Otro de los relatos llevados a la Corte fue el de María Eugenia Guzmán, compañera sentimental del dirigente José Antequera y quien relató los difíciles momentos de persecución vividos previos al asesinato de “Pepe”, como era conocido el dirigente comunista, y las consecuencias posteriores del mismo: “Teníamos temor de salir todos los días a la calle, eran situaciones que tenían como objetivo romper el alma y la mente por la condición política que nos daba juntarnos en la UP”.

Al respecto señaló la Comisión: “En un grupo importante de casos, la Comisión identifica que las amenazas continuaron, tanto de manera inmediata como prolongada. Así, en varios casos se perpetraron actos de amenaza, intimidación y hostigamiento atribuidos a agentes estatales en el contexto de los propios sepelios de las víctimas en los cuales incluso se denuncia que se interrogaba a los miembros de las familias sobre su pertenencia o vínculo con la Unión Patriótica. En otros casos, las amenazas continuaron posteriormente frente a miembros sobrevivientes de las familias que, o bien fueron testigos de los hechos, o bien los denunciaron”.
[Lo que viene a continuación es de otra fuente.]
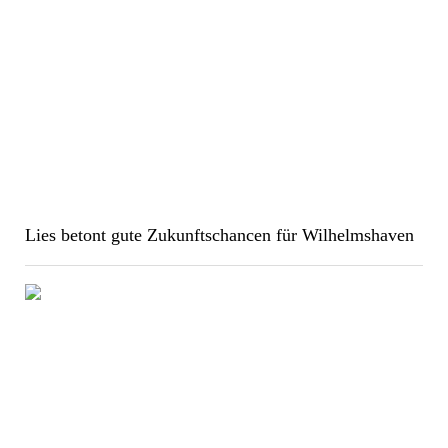
Lies betont gute Zukunftschancen für Wilhelmshaven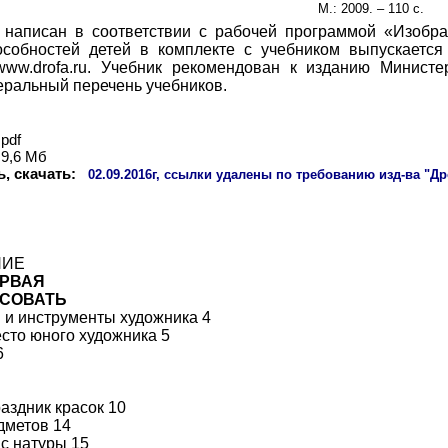
М.: 2009. –
1
10 с.
 написан в соответствии с рабочей программой «Изобра
особностей детей в комплекте с учебником выпускается
www.drofa.ru. Учебник рекомендован к изданию Минист
еральный перечень учебников.
pdf
9,6 Мб
ь, скачать:
02
.09.2016г, ссылки удалены по требованию изд-ва "Д
НИЕ
ЕРВАЯ
ИСОВАТЬ
 и инструменты художника 4
сто юного художника 5
6
раздник красок 10
дметов 14
с натуры 15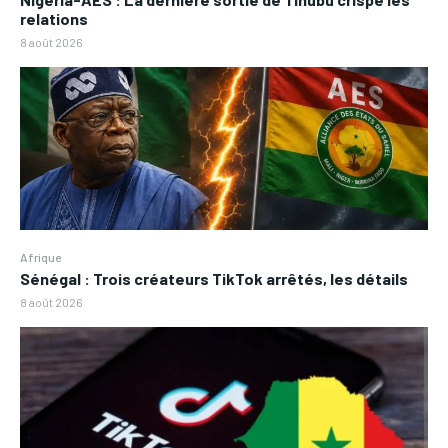
relations
8 août 2026
Afrique
Sénégal : Trois créateurs TikTok arrêtés, les détails
8 août 2026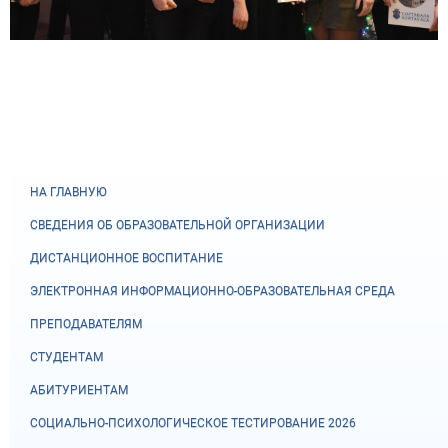
НА ГЛАВНУЮ
СВЕДЕНИЯ ОБ ОБРАЗОВАТЕЛЬНОЙ ОРГАНИЗАЦИИ
ДИСТАНЦИОННОЕ ВОСПИТАНИЕ
ЭЛЕКТРОННАЯ ИНФОРМАЦИОННО-ОБРАЗОВАТЕЛЬНАЯ СРЕДА
ПРЕПОДАВАТЕЛЯМ
СТУДЕНТАМ
АБИТУРИЕНТАМ
СОЦИАЛЬНО-ПСИХОЛОГИЧЕСКОЕ ТЕСТИРОВАНИЕ 2026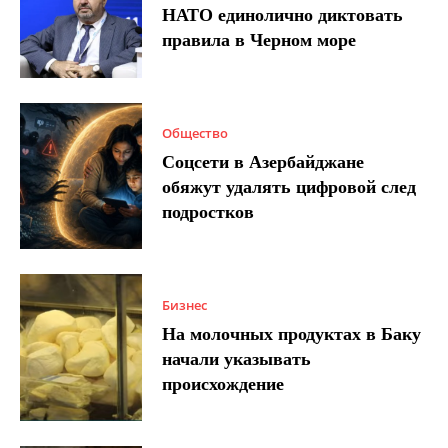
НАТО единолично диктовать
правила в Черном море
Общество
Соцсети в Азербайджане
обяжут удалять цифровой след
подростков
Бизнес
На молочных продуктах в Баку
начали указывать
происхождение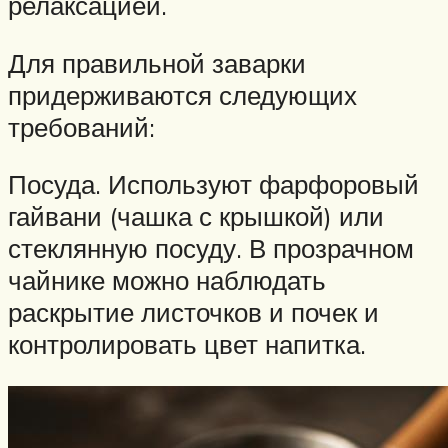
релаксацией.
Для правильной заварки
придерживаются следующих
требований:
Посуда. Используют фарфоровый
гайвани (чашка с крышкой) или
стеклянную посуду. В прозрачном
чайнике можно наблюдать
раскрытие листочков и почек и
контролировать цвет напитка.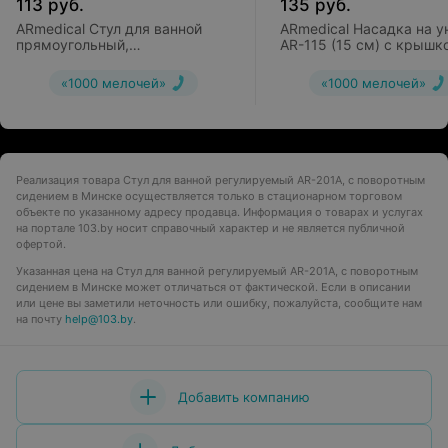
113
руб.
135
руб.
ARmedical Стул для ванной
ARmedical Насадка на у
прямоугольный,
AR-115 (15 см) c крышк
регулируемый AR-202
«1000 мелочей»
«1000 мелочей»
Реализация товара Стул для ванной регулируемый AR-201A, с поворотным
сидением в Минске осуществляется только в стационарном торговом
объекте по указанному адресу продавца. Информация о товарах и услугах
на портале 103.by носит справочный характер и не является публичной
офертой.
Указанная цена на Стул для ванной регулируемый AR-201A, с поворотным
сидением в Минске может отличаться от фактической. Если в описании
или цене вы заметили неточность или ошибку, пожалуйста, сообщите нам
на почту
help@103.by
.
Добавить компанию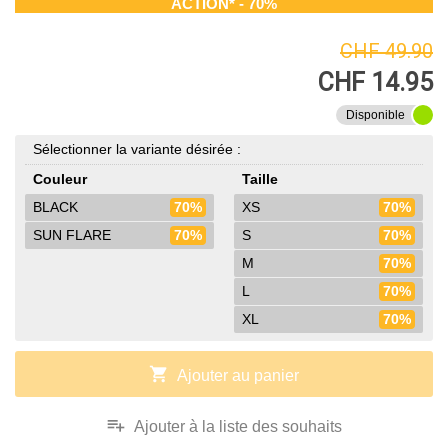
ACTION* - 70%
CHF 49.90
CHF 14.95
Disponible
Sélectionner la variante désirée :
Couleur
Taille
BLACK
70%
XS
70%
SUN FLARE
70%
S
70%
M
70%
L
70%
XL
70%
shopping_cart
Ajouter au panier
playlist_add
Ajouter à la liste des souhaits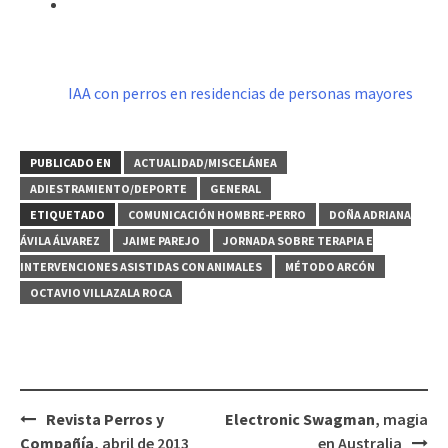
IAA con perros en residencias de personas mayores
PUBLICADO EN
ACTUALIDAD/MISCELÁNEA
ADIESTRAMIENTO/DEPORTE
GENERAL
ETIQUETADO
COMUNICACIÓN HOMBRE-PERRO
DOÑA ADRIANA
ÁVILA ÁLVAREZ
JAIME PAREJO
JORNADA SOBRE TERAPIA E
INTERVENCIONES ASISTIDAS CON ANIMALES
MÉTODO ARCÓN
OCTAVIO VILLAZALA ROCA
Navegación
Revista Perros y
Electronic Swagman
, magia
de
Compañía
, abril de 2013
en Australia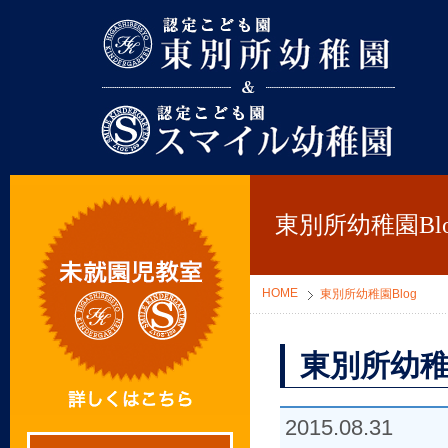
東別所幼稚園
東別所幼稚園Blo
HOME
東別所幼稚園Blog
東別所幼稚
2015.08.31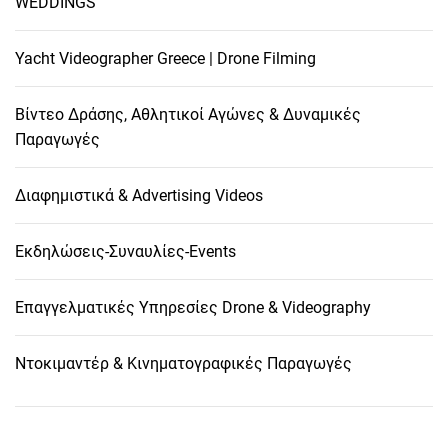
WEDDINGS
Yacht Videographer Greece | Drone Filming
Βίντεο Δράσης, Αθλητικοί Αγώνες & Δυναμικές
Παραγωγές
Διαφημιστικά & Advertising Videos
Εκδηλώσεις-Συναυλίες-Events
Επαγγελματικές Υπηρεσίες Drone & Videography
Ντοκιμαντέρ & Κινηματογραφικές Παραγωγές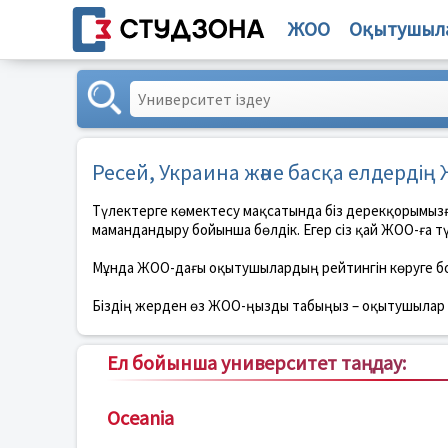
ЖОО
Оқытушыл
Ресей, Украина және басқа елдерді
Түлектерге көмектесу мақсатында біз дерекқорымыз
мамандандыру бойынша бөлдік. Егер сіз қай ЖОО-ға түс
Мұнда ЖОО-дағы оқытушылардың рейтингін көруге б
Біздің жерден өз ЖОО-ңызды табыңыз – оқытушылар рейт
Ел бойынша университет таңдау:
Oceania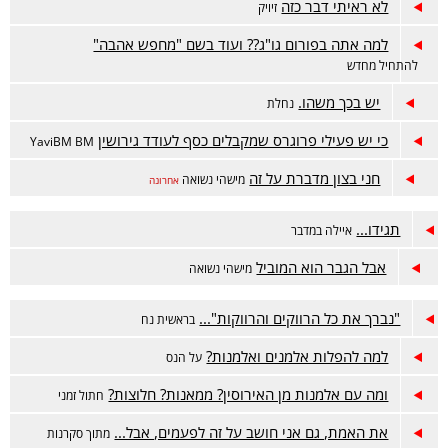
לא ראיתי דבר כזה
זיויק
למה אתה בפורום גו"ג?? ועוד בשם "מחפש אהבה"
להתחיל מחדש
יש בכך משהו.
נחלת
כי יש פעילי פרוגרס שמקבלים כסף לעודד גירושין
YaviBM BM
חני בצון מדברת על זה
מישהי נשואה
אחרונה
תגידו...
איילה במדבר
אבל הגבר הוא המוביל
מישהי נשואה
"נברך את כל הרווקים והרווקות"...
בראשית נח
למה להפלות אלמנים ואלמנות?
על הנס
ומה עם אלמנות מן האירוסין? ממאנות? חלוצות?
חתול זמני
את האמת, גם אני חושב על זה לפעמים, אבל...
מתוך סקרנות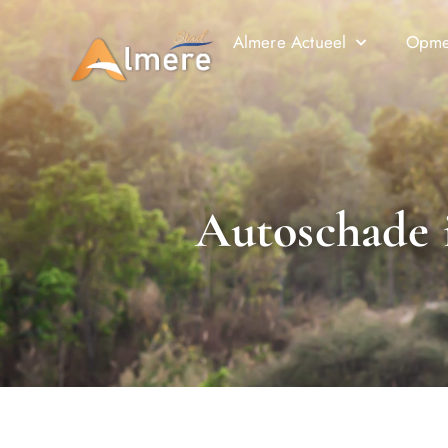
Almere Actueel
Opmer
Autoschade 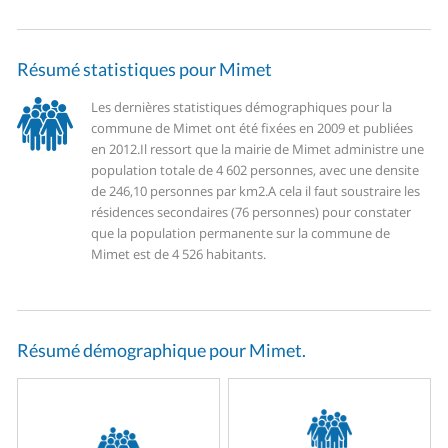
Résumé statistiques pour Mimet
Les dernières statistiques démographiques pour la
commune de Mimet ont été fixées en 2009 et publiées
en 2012.
Il ressort que la mairie de Mimet administre une
population totale de 4 602 personnes, avec une densite
de 246,10 personnes par km2.
A cela il faut soustraire les
résidences secondaires (76 personnes) pour constater
que la population permanente sur la commune de
Mimet est de 4 526 habitants.
Résumé démographique pour Mimet.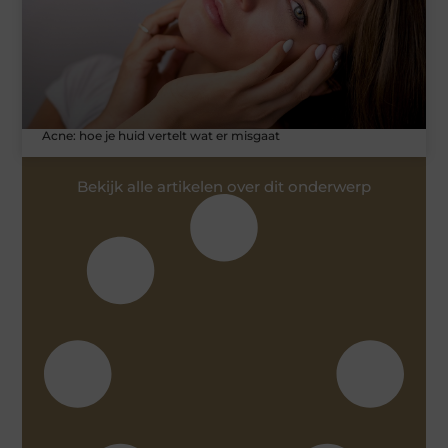
Acne: hoe je huid vertelt wat er misgaat
Bekijk alle artikelen over dit onderwerp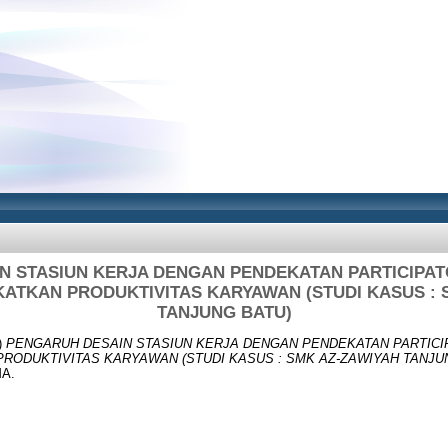
N STASIUN KERJA DENGAN PENDEKATAN PARTICIPA
ATKAN PRODUKTIVITAS KARYAWAN (STUDI KASUS : 
TANJUNG BATU)
)
PENGARUH DESAIN STASIUN KERJA DENGAN PENDEKATAN PARTIC
RODUKTIVITAS KARYAWAN (STUDI KASUS : SMK AZ-ZAWIYAH TANJUN
A.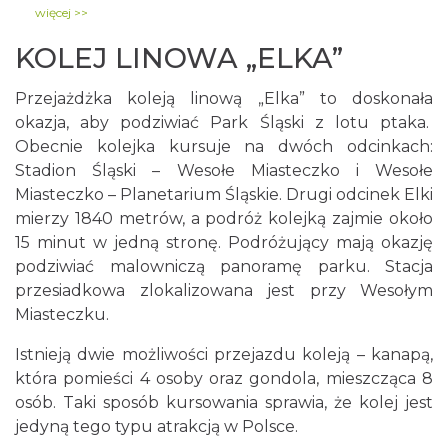
więcej >>
KOLEJ LINOWA „ELKA”
Przejażdżka koleją linową „Elka” to doskonała
okazja, aby podziwiać Park Śląski z lotu ptaka.
Obecnie kolejka kursuje na dwóch odcinkach:
Stadion Śląski – Wesołe Miasteczko i Wesołe
Miasteczko – Planetarium Śląskie. Drugi odcinek Elki
mierzy 1840 metrów, a podróż kolejką zajmie około
15 minut w jedną stronę. Podróżujący mają okazję
podziwiać malowniczą panoramę parku. Stacja
przesiadkowa zlokalizowana jest przy Wesołym
Miasteczku.
Istnieją dwie możliwości przejazdu koleją – kanapą,
która pomieści 4 osoby oraz gondola, mieszcząca 8
osób. Taki sposób kursowania sprawia, że kolej jest
jedyną tego typu atrakcją w Polsce.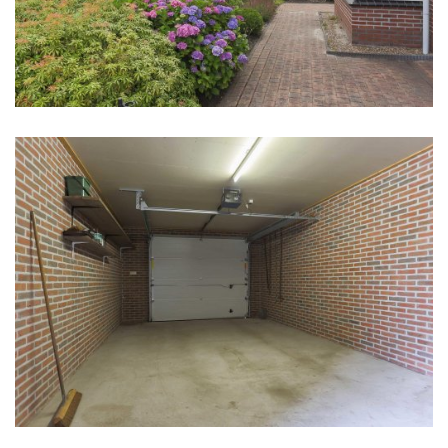
Energielabel
A
Buitenruimte
Ligging
In centrum
Tuin
Achtertuin, voortuin
Parkeergelegenheid
Soort garage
“Confirmamos y corroborarnos el trabajo de 25 años, ya el caso está instruido y hay un precedente que es el informe de la Comisión del año 2017. Partimos de la idea que el Estado colombiano no quiso reparar ni acatar las recomendaciones de la Comisión y por eso llegó el caso a la Corte. Aquí se ratifican las pruebas, los alegatos. La impunidad sigue igual”, señaló Jahel Quiroga, directora ejecutiva de Reiniciar.

Por su parte, el Partido Comunista Colombiano, fuerza política central de la Unión Patriótica y que llevó a cuestas la mayor parte de las víctimas del genocidio, calificó la audiencia como trascendental en la resistencia y en la lucha de las víctimas frente al genocidio político continuado y extendido.